Stored data entries:
=== Section Start ===

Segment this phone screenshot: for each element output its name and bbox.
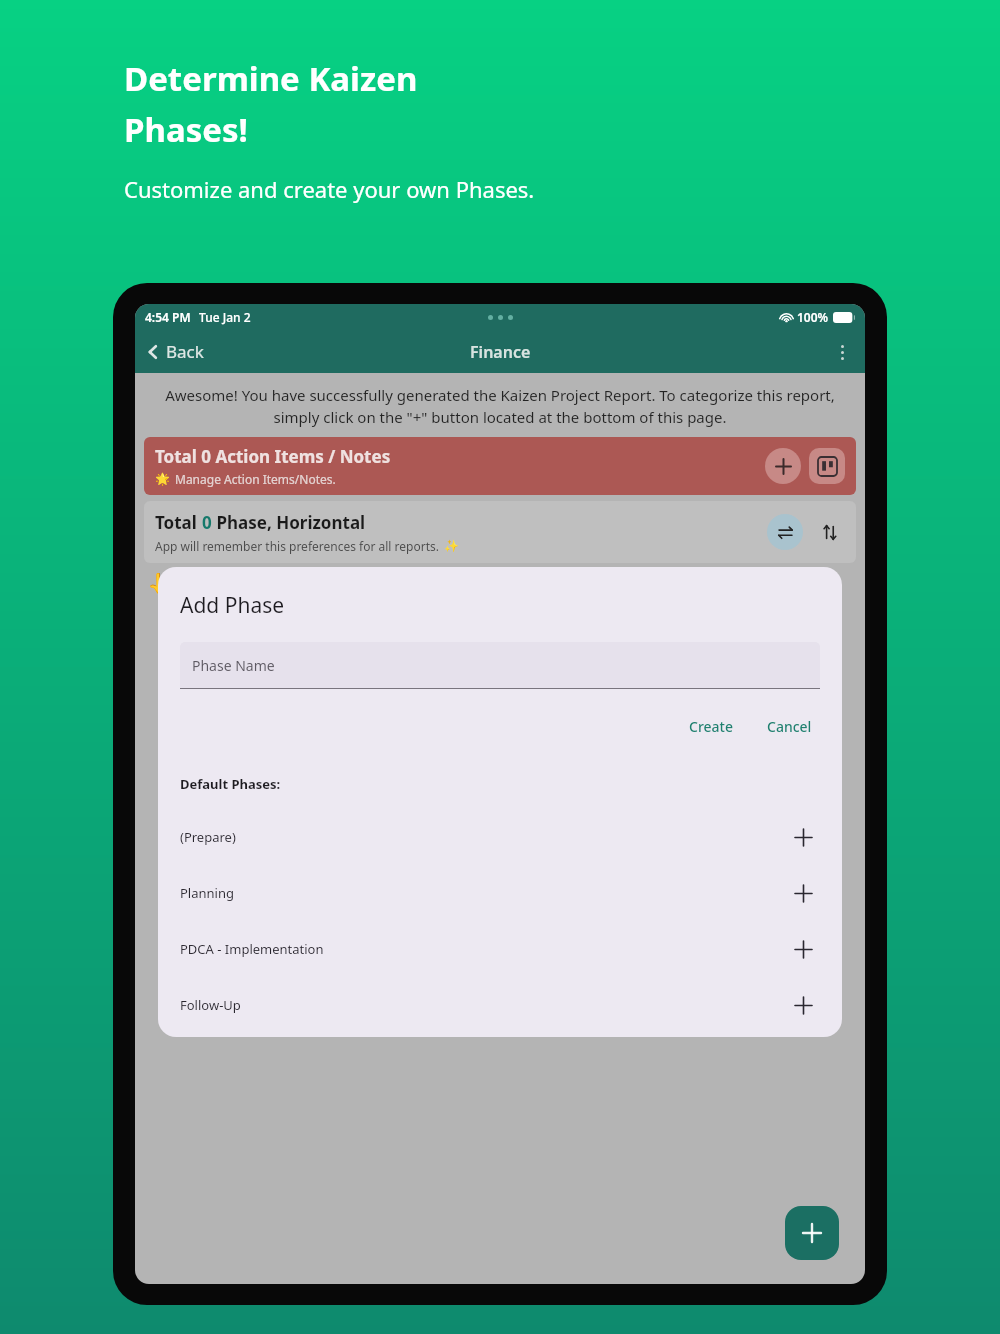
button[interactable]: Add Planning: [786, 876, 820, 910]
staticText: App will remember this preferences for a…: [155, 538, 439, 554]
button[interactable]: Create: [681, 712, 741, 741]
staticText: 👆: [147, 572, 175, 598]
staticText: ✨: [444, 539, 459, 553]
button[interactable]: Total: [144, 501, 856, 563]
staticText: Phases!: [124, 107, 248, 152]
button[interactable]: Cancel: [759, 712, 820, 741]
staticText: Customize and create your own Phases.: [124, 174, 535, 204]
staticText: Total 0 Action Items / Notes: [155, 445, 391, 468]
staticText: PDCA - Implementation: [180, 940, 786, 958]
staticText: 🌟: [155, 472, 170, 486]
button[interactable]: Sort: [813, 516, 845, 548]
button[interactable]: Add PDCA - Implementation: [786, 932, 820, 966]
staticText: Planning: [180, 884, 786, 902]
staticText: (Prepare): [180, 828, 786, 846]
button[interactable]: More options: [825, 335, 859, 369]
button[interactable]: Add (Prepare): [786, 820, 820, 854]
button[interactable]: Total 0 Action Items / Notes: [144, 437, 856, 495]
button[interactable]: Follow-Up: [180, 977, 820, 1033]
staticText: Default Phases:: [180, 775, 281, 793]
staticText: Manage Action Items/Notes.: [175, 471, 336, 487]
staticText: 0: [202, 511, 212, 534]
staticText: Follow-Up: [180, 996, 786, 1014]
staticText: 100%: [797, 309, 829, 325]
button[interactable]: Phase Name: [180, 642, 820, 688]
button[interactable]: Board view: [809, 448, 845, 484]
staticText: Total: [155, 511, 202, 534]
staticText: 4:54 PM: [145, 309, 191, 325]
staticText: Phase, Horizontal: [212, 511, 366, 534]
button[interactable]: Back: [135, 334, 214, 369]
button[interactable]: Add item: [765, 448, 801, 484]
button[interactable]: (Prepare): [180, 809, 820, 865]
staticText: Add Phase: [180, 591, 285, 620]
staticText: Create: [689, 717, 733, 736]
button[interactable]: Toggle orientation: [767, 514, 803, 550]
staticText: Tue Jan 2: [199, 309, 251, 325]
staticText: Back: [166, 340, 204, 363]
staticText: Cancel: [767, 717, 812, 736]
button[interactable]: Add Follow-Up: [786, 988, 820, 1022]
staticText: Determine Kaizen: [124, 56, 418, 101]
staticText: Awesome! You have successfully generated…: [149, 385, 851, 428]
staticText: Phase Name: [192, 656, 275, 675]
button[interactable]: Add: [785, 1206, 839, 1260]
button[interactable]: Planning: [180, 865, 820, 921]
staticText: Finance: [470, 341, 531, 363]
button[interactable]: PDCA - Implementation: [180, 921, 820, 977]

=== Section End ===

Task to complete: If a line in the data above holds the string "Items", copy it.

Task output:
staticText: Total 0 Action Items / Notes: [155, 445, 391, 468]
button[interactable]: Total 0 Action Items / Notes: [144, 437, 856, 495]
staticText: Manage Action Items/Notes.: [175, 471, 336, 487]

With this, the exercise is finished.